• _PROBLEM DETAILS_
With the images left out, print all of the records below exactly.

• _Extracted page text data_
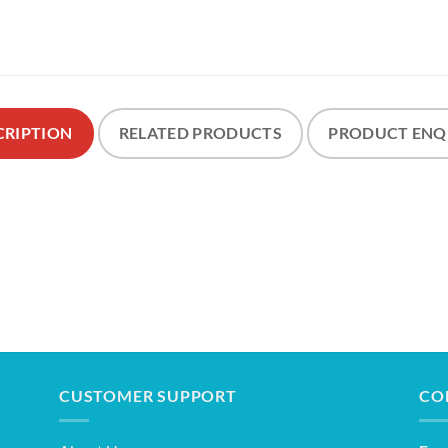
CRIPTION
RELATED PRODUCTS
PRODUCT ENQ
CUSTOMER SUPPORT
CO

• _OUTPUT_
CRIPTION
RELATED PRODUCTS
PRODUCT ENQ
CUSTOMER SUPPORT
CO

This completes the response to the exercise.